The world’s tallest summit above sea level, the famous mountain straddles the China-Nepal border and is often referred to as “the roof of the world.” Its other names include “Sagarmatha” (or “Mother of the Universe” in Nepali) and “Chomolangma” (or “Goddess Mother of the Snows” in Tibetan).
LaForest is an alpinist, engineer, motivational speaker, author and educator who was born in Montréal on March 26, 1956.
2002 ‘MOUNTAINS’ SET
In 2002, Canada Post released a 48-cent stamp (Scott #1960) as part of its “Mountains” issue.
“Mountains have served as a source of spiritual inspiration, a gathering place for cultural and recreational activities, and a means by which climbers can challenge their own physical limits,” reads the Crown corporation’s Details magazine (Vol. 11, #4). “In celebration of these grand geological wonders and their surrounding ecosystems, the year 2002 has been named the International Year of Mountains as proclaimed by the United Nations General Assembly.”
Issued in panes of eight domestic-rate stamps – then 48 cents – the set features summits located around the world. These include:
- Mount Logan in Canada;
- Mount Elbrus in Europe;
- Puncak Jaya in Oceania;
- Mount Everest in Asia;
- Kilimanjaro in Africa;
- Vinson Massif in Antarctica;
- Aconcagua in South America; and
- Mount McKinley in North America.
The set also paid tribute to two Canadians, including explorer Bernard Voyer, who was sponsored by Canada Post to undertake expeditions to Vinson Massif, Mount McKinley and Mount Logan, and explorer, climber and photographer Pat Morrow, who was the first man to climb all of the “Seven Summits.” The latter man’s feat made it into the Guinness Book of World Records.

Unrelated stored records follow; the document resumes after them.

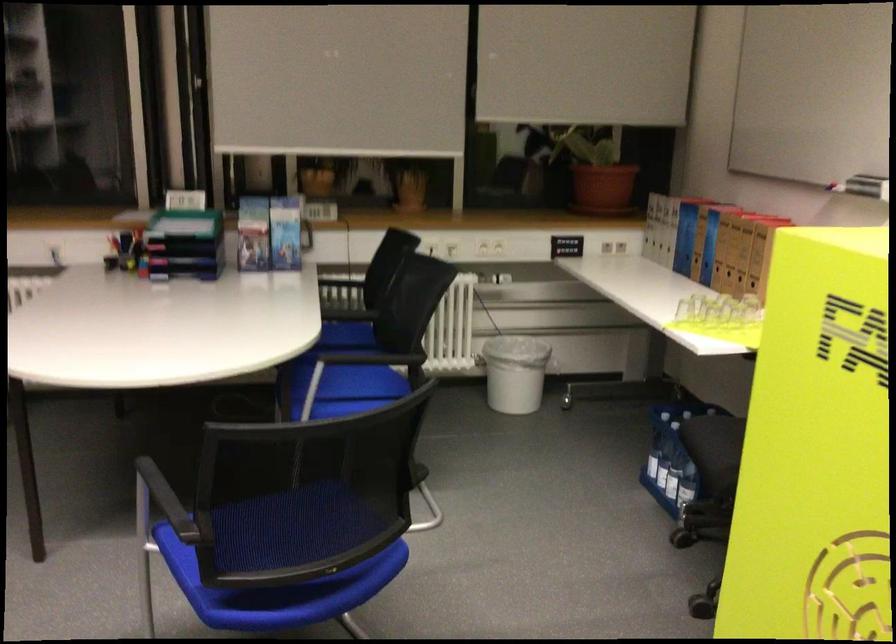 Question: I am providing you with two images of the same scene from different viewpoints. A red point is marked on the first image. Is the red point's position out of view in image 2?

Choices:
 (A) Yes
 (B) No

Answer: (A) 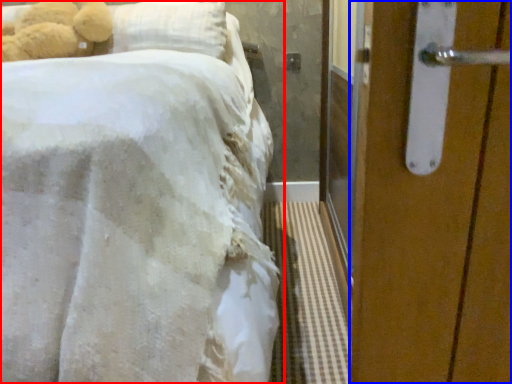 Question: Which of the following is the closest to the observer, bed (highlighted by a red box) or door (highlighted by a blue box)?

Choices:
 (A) bed
 (B) door

Answer: (A) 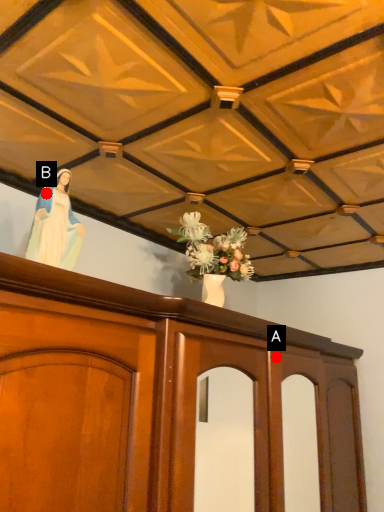 Question: Two points are circled on the image, labeled by A and B beside each circle. Among these points, which one is nearest to the camera?

Choices:
 (A) A is closer
 (B) B is closer

Answer: (B) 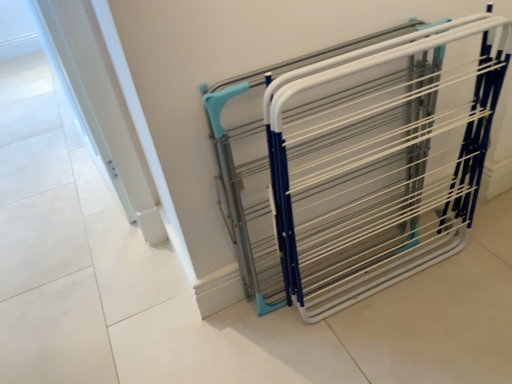 Identify the location of free space in front of white metal gate at center. (397, 333). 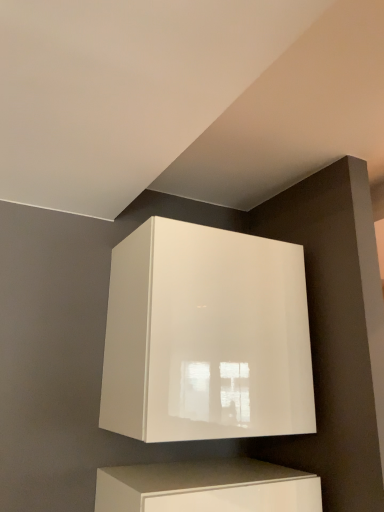 Image resolution: width=384 pixels, height=512 pixels. Describe the element at coordinates (206, 336) in the screenshot. I see `glossy white cabinet at upper center` at that location.

You are a GUI agent. You are given a task and a screenshot of the screen. Output one action in this format:
    pyautogui.click(x=<x>, y=<y>)
    Task: Click on the glossy white cabinet at upper center
    Image resolution: width=384 pixels, height=512 pixels.
    Given the screenshot: What is the action you would take?
    pyautogui.click(x=206, y=336)

I want to click on glossy white cabinet at upper center, so click(x=206, y=336). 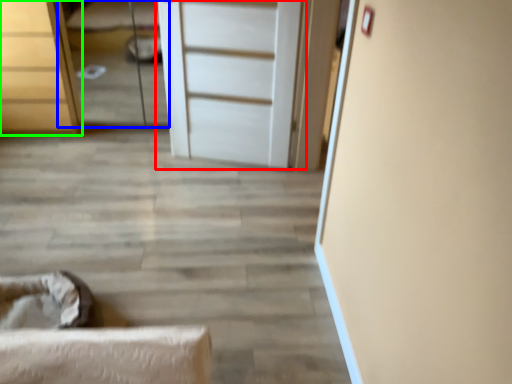 Question: Considering the real-world distances, which object is farthest from door (highlighted by a red box)? bed (highlighted by a blue box) or chest of drawers (highlighted by a green box)?

Choices:
 (A) bed
 (B) chest of drawers

Answer: (A) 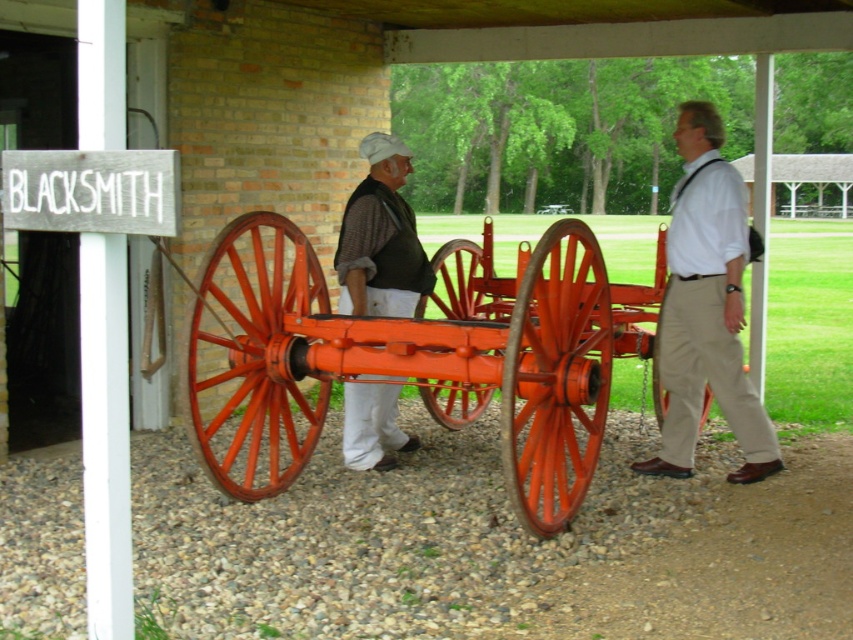 Question: Can you confirm if orange polished wood cart at center is positioned below matte white shirt at right?

Choices:
 (A) yes
 (B) no

Answer: (A)

Question: Is matte white shirt at right bigger than matte brown vest at center?

Choices:
 (A) no
 (B) yes

Answer: (B)

Question: Which of the following is the closest to the observer?

Choices:
 (A) (350, 198)
 (B) (454, 413)
 (C) (686, 458)

Answer: (A)

Question: Observing the image, what is the correct spatial positioning of orange polished wood cart at center in reference to matte white shirt at right?

Choices:
 (A) right
 (B) left

Answer: (B)

Question: Which point is closer to the camera?

Choices:
 (A) orange polished wood cart at center
 (B) matte brown vest at center
 (C) matte white shirt at right

Answer: (A)

Question: Which point appears farthest from the camera in this image?

Choices:
 (A) (689, 246)
 (B) (531, 397)
 (C) (379, 189)

Answer: (C) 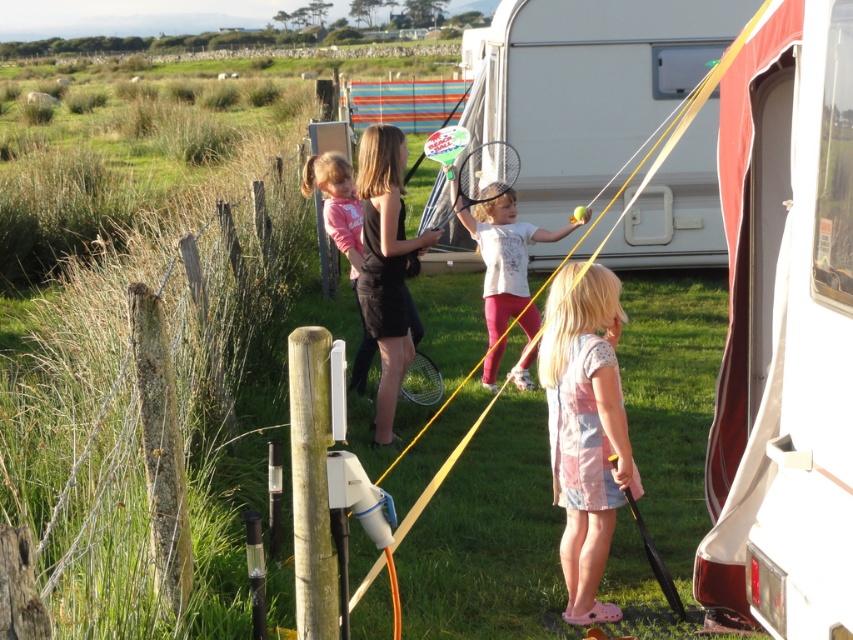 Is white matte tennis racket at center below matte black tennis racket at center?

Indeed, white matte tennis racket at center is positioned under matte black tennis racket at center.

Image resolution: width=853 pixels, height=640 pixels. Describe the element at coordinates (505, 266) in the screenshot. I see `white matte tennis racket at center` at that location.

Who is more distant from viewer, (498, 200) or (498, 192)?

The point (498, 200) is behind.

At what (x,y) coordinates should I click in order to perform the action: click on white matte tennis racket at center. Please return your answer as a coordinate pair (x, y). Looking at the image, I should click on (505, 266).

Between patchwork cotton dress at center and black matte dress at center, which one appears on the left side from the viewer's perspective?

black matte dress at center is more to the left.

Is patchwork cotton dress at center bigger than black matte dress at center?

No.

What do you see at coordinates (585, 428) in the screenshot?
I see `patchwork cotton dress at center` at bounding box center [585, 428].

Find the location of a particular element. This screenshot has width=853, height=640. patchwork cotton dress at center is located at coordinates (585, 428).

Is patchwork cotton dress at center in front of metallic silver racket at center?

That is True.

Between patchwork cotton dress at center and metallic silver racket at center, which one is positioned higher?

metallic silver racket at center is above.

What do you see at coordinates (585, 428) in the screenshot?
I see `patchwork cotton dress at center` at bounding box center [585, 428].

Image resolution: width=853 pixels, height=640 pixels. What are the coordinates of `patchwork cotton dress at center` in the screenshot? It's located at (585, 428). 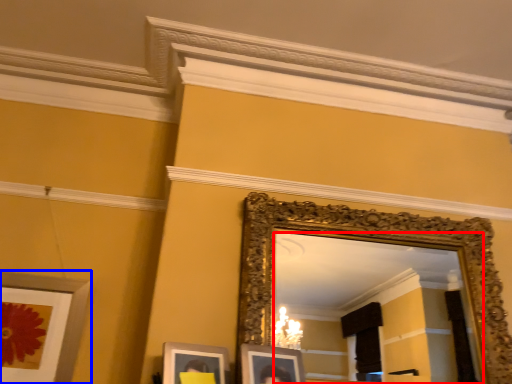 Question: Which object is closer to the camera taking this photo, mirror (highlighted by a red box) or picture frame (highlighted by a blue box)?

Choices:
 (A) mirror
 (B) picture frame

Answer: (A) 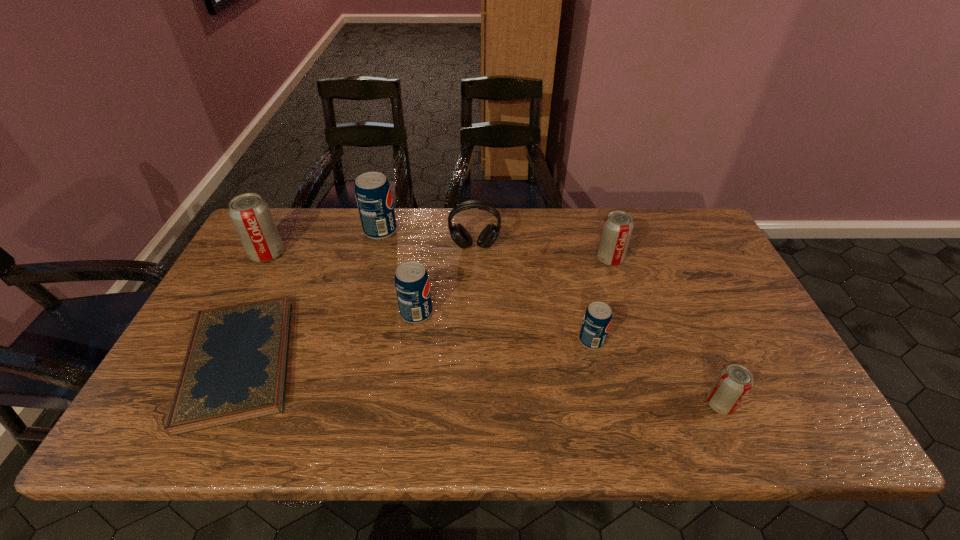 The image size is (960, 540). What are the coordinates of `the second soda can from left to right` in the screenshot? It's located at (373, 194).

Identify the location of the farthest soda can. The image size is (960, 540). (373, 194).

The width and height of the screenshot is (960, 540). I want to click on the leftmost soda can, so click(x=250, y=214).

Where is `the leftmost gray soda can`? the leftmost gray soda can is located at coordinates (250, 214).

Find the location of a particular element. The image size is (960, 540). headset is located at coordinates pos(490,233).

Where is `gray headset`? gray headset is located at coordinates (490, 233).

Locate an element on the screen. This screenshot has width=960, height=540. the second object from right to left is located at coordinates (617, 228).

Where is `the second soda can from right to left`? This screenshot has width=960, height=540. the second soda can from right to left is located at coordinates (617, 228).

In order to click on the second farthest blue pop in this screenshot , I will do `click(412, 285)`.

At what (x,y) coordinates should I click in order to perform the action: click on the third nearest soda can. Please return your answer as a coordinate pair (x, y). This screenshot has width=960, height=540. Looking at the image, I should click on (412, 285).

With the “Mountains” set, Toronto’s Q30 Design aimed to raise awareness of the global importance of the mountain ecosystems while celebrating the beauty of summit regions around the world.
Designers used an uncommon circular format, custom die-cuts and an “information-rich” presentation, which appeals to audiences of all ages.
The stamps were printed by the Lowe-Martin Group on Tullis Russell Coatings coated paper using nine-colour lithography. Each stamp measures 36 millimetres by 29 millimetres-32 millimetres with tagging along each side.